== Input data ==
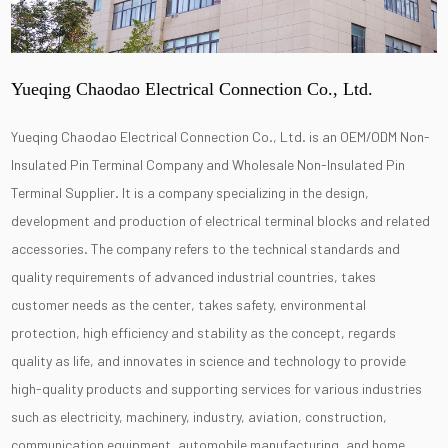
Yueqing Chaodao Electrical Connection Co., Ltd.
Yueqing Chaodao Electrical Connection Co., Ltd. is an
OEM/ODM Non-
Insulated Pin Terminal Company
and
Wholesale Non-Insulated Pin
Terminal Supplier
. It is a company specializing in the design,
development and production of electrical terminal blocks and related
accessories. The company refers to the technical standards and
quality requirements of advanced industrial countries, takes
customer needs as the center, takes safety, environmental
protection, high efficiency and stability as the concept, regards
quality as life, and innovates in science and technology to provide
high-quality products and supporting services for various industries
such as electricity, machinery, industry, aviation, construction,
communication equipment, automobile manufacturing, and home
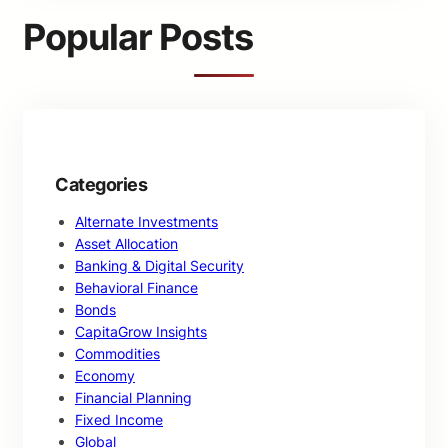
c
Popular Posts
h
Categories
Alternate Investments
Asset Allocation
Banking & Digital Security
Behavioral Finance
Bonds
CapitaGrow Insights
Commodities
Economy
Financial Planning
Fixed Income
Global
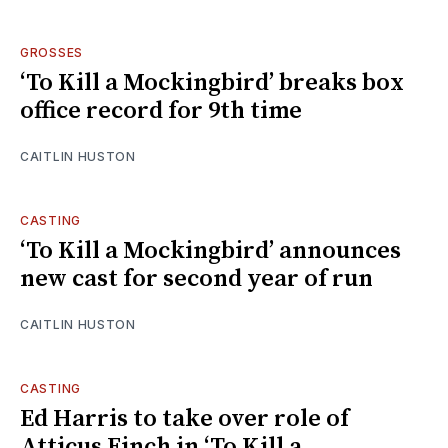
GROSSES
‘To Kill a Mockingbird’ breaks box
office record for 9th time
CAITLIN HUSTON
CASTING
‘To Kill a Mockingbird’ announces
new cast for second year of run
CAITLIN HUSTON
CASTING
Ed Harris to take over role of
Atticus Finch in ‘To Kill a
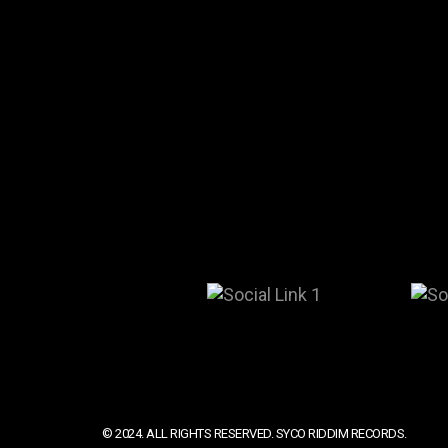
© 2024. ALL RIGHTS RESERVED. SYCO RIDDIM RECORDS.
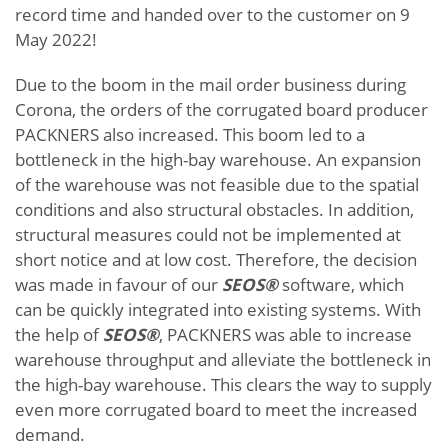
record time and handed over to the customer on 9
May 2022!
Due to the boom in the mail order business during
Corona, the orders of the corrugated board producer
PACKNERS also increased. This boom led to a
bottleneck in the high-bay warehouse. An expansion
of the warehouse was not feasible due to the spatial
conditions and also structural obstacles. In addition,
structural measures could not be implemented at
short notice and at low cost. Therefore, the decision
was made in favour of our
SEOS®
software, which
can be quickly integrated into existing systems. With
the help of
SEOS®
, PACKNERS was able to increase
warehouse throughput and alleviate the bottleneck in
the high-bay warehouse. This clears the way to supply
even more corrugated board to meet the increased
demand.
===
When the word "Connection" shows up in a line of the entries, pull that line out.

• _Answer box_
Yueqing Chaodao Electrical Connection Co., Ltd.
Yueqing Chaodao Electrical Connection Co., Ltd. is an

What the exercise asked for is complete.